Eine ereignisreiche Woche im KI-Ökosystem
Vom 9. bis 15. Januar 2026 häuften sich die Ankündigungen: Umstrukturierung bei Anthropic, Hardware- und Energiepartnerschaften bei OpenAI, historische Annäherung von Google und Apple sowie Neuigkeiten von Qwen und ElevenLabs.
Anthropic Labs: eine neue Produktstruktur
13. Januar 2026 — Anthropic kündigt die Erweiterung von Labs an, einem Team, das sich der Inkubation experimenteller Produkte an den Grenzen der Fähigkeiten von Claude widmet.
Mike Krieger, Mitbegründer von Instagram und seit zwei Jahren Chief Product Officer von Anthropic, wechselt zu Labs, um an der Seite von Ben Mann aufzubauen. Ami Vora übernimmt die Leitung der Produktorganisation in Partnerschaft mit Rahul Patil (CTO).
“The speed of advancement in AI demands a different approach to how we build, how we organize, and where we focus. Labs gives us room to break the mold and explore.”
🇩🇪 “Die Geschwindigkeit des Fortschritts in der KI erfordert einen anderen Ansatz, wie wir bauen, wie wir uns organisieren und worauf wir uns konzentrieren. Labs gibt uns den Raum, neue Wege zu gehen und zu erforschen.” — Daniela Amodei, Präsidentin von Anthropic
Diese Struktur hat bereits Claude Code (das in sechs Monaten zu einem Milliarden-Dollar-Produkt wurde), das Model Context Protocol (100 Mio. monatliche Downloads), Skills, Claude in Chrome und Cowork hervorgebracht.
OpenAI: Hardware- und Energiepartnerschaften
Partnerschaft mit Cerebras
14. Januar 2026 — OpenAI arbeitet mit Cerebras Systems zusammen, um 750 MW an ultraschneller Inferenzkapazität hinzuzufügen. Cerebras baut KI-Prozessoren auf einem einzigen riesigen Chip und kombiniert Rechenleistung, Speicher und Bandbreite, um Engpässe bei der traditionellen Inferenz zu beseitigen.
“OpenAI’s compute strategy is to build a resilient portfolio that matches the right systems to the right workloads.

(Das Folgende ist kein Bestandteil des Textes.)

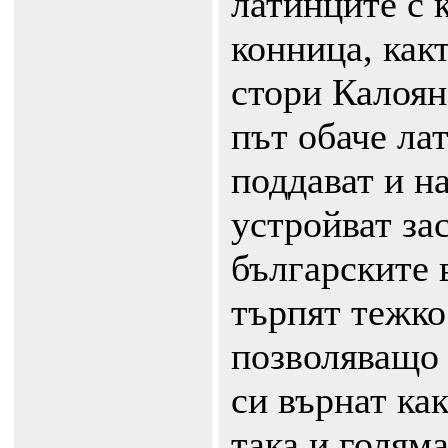
латинците с 
конница, какт
стори Калоян 
път обаче ла
поддават и на
устройват за
българските 
търпят тежко
позволяващо 
си върнат ка
така и голяма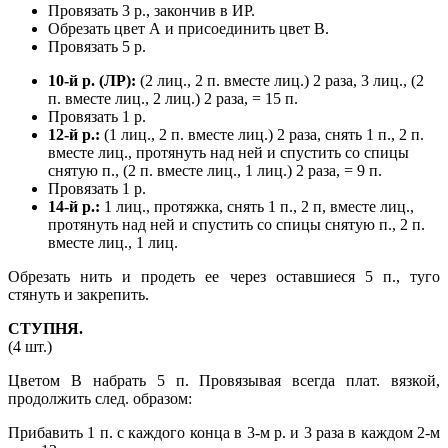
Провязать 3 р., закончив в ИР.
Обрезать цвет А и присоединить цвет В.
Провязать 5 р.
10-й р. (ЛР):
(2 лиц., 2 п. вместе лиц.) 2 раза, 3 лиц., (2
п. вместе лиц., 2 лиц.) 2 раза, = 15 п.
Провязать 1 р.
12-й р.:
(1 лиц., 2 п. вместе лиц.) 2 раза, снять 1 п., 2 п.
вместе лиц., протянуть над ней и спустить со спицы
снятую п., (2 п. вместе лиц., 1 лиц.) 2 раза, = 9 п.
Провязать 1 р.
14-й р.:
1 лиц., протяжка, снять 1 п., 2 п, вместе лиц.,
протянуть над ней и спустить со спицы снятую п., 2 п.
вместе лиц., 1 лиц.
Обрезать нить и продеть ее через оставшиеся 5 п., туго
стянуть и закрепить.
СТУПНЯ.
(4 шт.)
Цветом В набрать 5 п. Провязывая всегда плат. вязкой,
продолжить след. образом:
Прибавить 1 п. с каждого конца в 3-м р. и 3 раза в каждом 2-м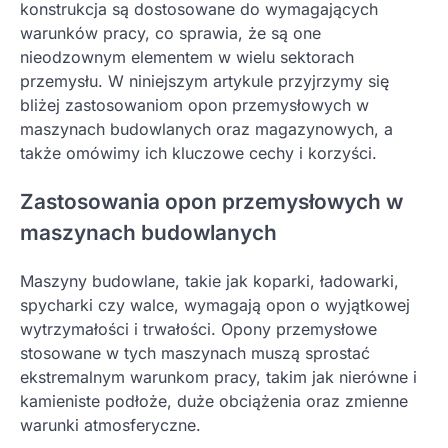
konstrukcja są dostosowane do wymagających
warunków pracy, co sprawia, że są one
nieodzownym elementem w wielu sektorach
przemysłu. W niniejszym artykule przyjrzymy się
bliżej zastosowaniom opon przemysłowych w
maszynach budowlanych oraz magazynowych, a
także omówimy ich kluczowe cechy i korzyści.
Zastosowania opon przemysłowych w
maszynach budowlanych
Maszyny budowlane, takie jak koparki, ładowarki,
spycharki czy walce, wymagają opon o wyjątkowej
wytrzymałości i trwałości. Opony przemysłowe
stosowane w tych maszynach muszą sprostać
ekstremalnym warunkom pracy, takim jak nierówne i
kamieniste podłoże, duże obciążenia oraz zmienne
warunki atmosferyczne.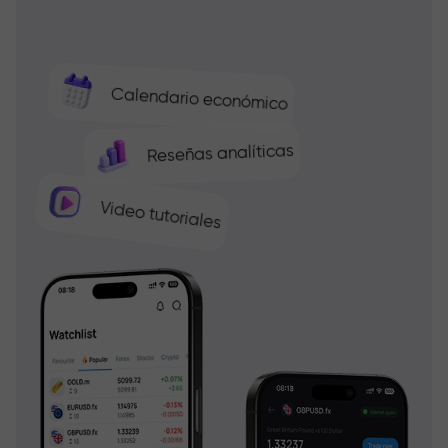
Calendario económico
Reseñas analíticas
Video tutoriales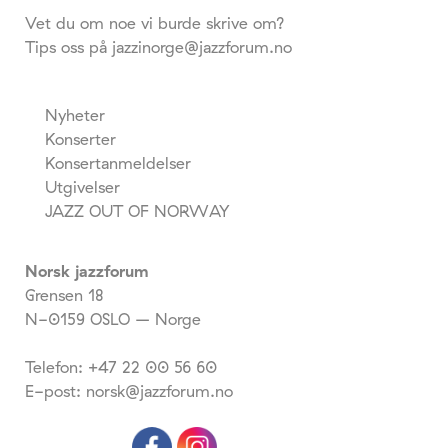
Vet du om noe vi burde skrive om?
Tips oss på jazzinorge@jazzforum.no
Nyheter
Konserter
Konsertanmeldelser
Utgivelser
JAZZ OUT OF NORWAY
Norsk jazzforum
Grensen 18
N-0159 OSLO – Norge
Telefon: +47 22 00 56 60
E-post: norsk@jazzforum.no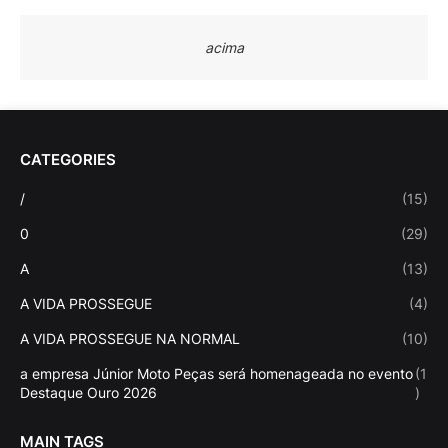
acima
CATEGORIES
/
(15)
0
(29)
A
(13)
A VIDA PROSSEGUE
(4)
A VIDA PROSSEGUE NA NORMAL
(10)
a empresa Júnior Moto Peças será homenageada no evento
(1
Destaque Ouro 2026
)
MAIN TAGS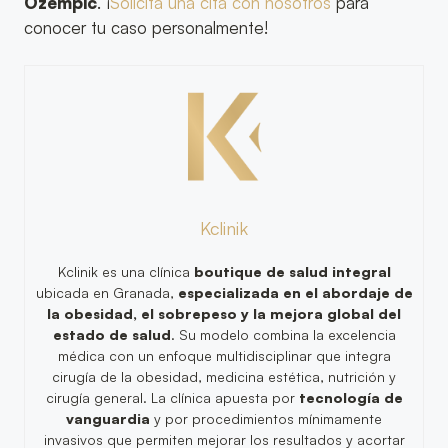
Ozempic
. ¡
Solicita una cita con nosotros
para
conocer tu caso personalmente!
Kclinik
Kclinik es una clínica
boutique de salud integral
ubicada en Granada,
especializada en el abordaje de
la obesidad, el sobrepeso y la mejora global del
estado de salud
. Su modelo combina la excelencia
médica con un enfoque multidisciplinar que integra
cirugía de la obesidad, medicina estética, nutrición y
cirugía general. La clínica apuesta por
tecnología de
vanguardia
y por procedimientos mínimamente
invasivos que permiten mejorar los resultados y acortar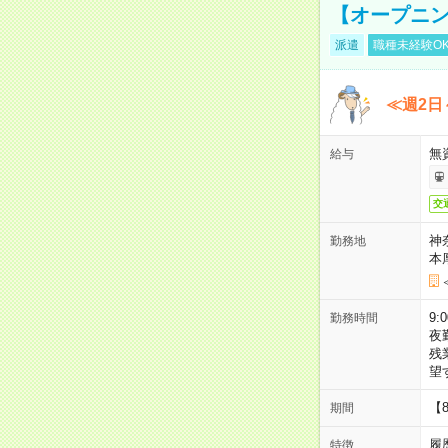
【オープニン
派遣
職種未経験O
≪週2日
無
給与
交
神
勤務地
本
9:
勤務時間
夜
残
望
【
期間
履
特徴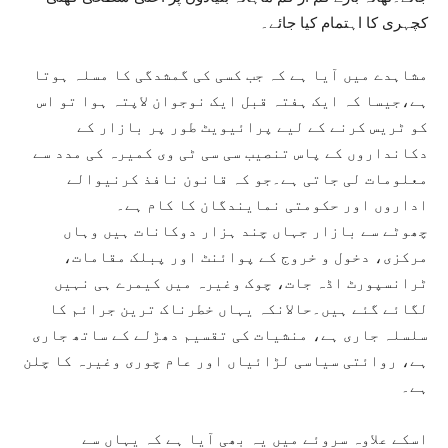
کچہری کا اہتمام کیا جائے۔
مشاہدے میں آیا ہے کہ جب کسی کی گمشدگی کا مسلہ ہوتا
ہے،جیسا کہ ایک ہفتہ قبل ایک نوجوان لاپتہ ہوا تو اس
کو ٹریس کرنے کے لیے پرائیویٹ طور پر بازار کے
دکانداروں کے پاس تنصیب سی سی ٹی وی کمیرہ کی مدد سے
معلومات لی جاتی ہے۔جو کہ قانون نافذ کرنیوالے
اداروں اور حکومتی نمایندگان کا کام ہے۔
چھوٹے سے بازار جہاں چند ہزار دوکانات ہیں وہاں
مرکزی، دخول و خروج کے پوائنٹ اور پبلک مقامات،
ٹرانسپورٹ اڈہ جات، چوک وغیرہ میں کیمرے ہی نہیں
لگائے گئے ہیں۔حالانکہ یہاں خطرناک ترین جرائم کا
سلسلہ جاری ہے، منشیات کی تقسیم دھڑلے کے ساتھ جاری
ہے، روائتی سیاسی لڑائیاں اور عام چوری وغیرہ کا چلن
ہے۔
اسکے علاوہ سروئے میں یہ بھی آیا ہے کہ یہاں سے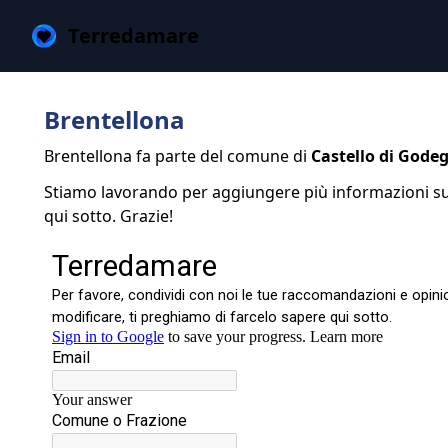
Terredamare
Brentellona
Brentellona fa parte del comune di
Castello di Godeg
Stiamo lavorando per aggiungere più informazioni su 
qui sotto. Grazie!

Cerebras adds a dedicated low-latency inference solution to our platform.”
🇩🇪 “Die Rechenstrategie von OpenAI besteht darin, ein widerstandsfähiges Portfolio aufzubauen, das die richtigen Systeme mit den richtigen Arbeitslasten abgleicht. Cerebras fügt unserer Plattform eine dedizierte Lösung für Inferenz mit geringer Latenz hinzu.” — Sachin Katti, OpenAI
Die Kapazität wird in Tranchen bis 2028 bereitgestellt.
Investition in Merge Labs
15. Januar 2026 — OpenAI investiert in Merge Labs, ein Forschungslabor für Gehirn-Computer-Schnittstellen (BCI). Das Ziel: natürliche und menschliche Schnittstellen zur Interaktion mit KI zu schaffen.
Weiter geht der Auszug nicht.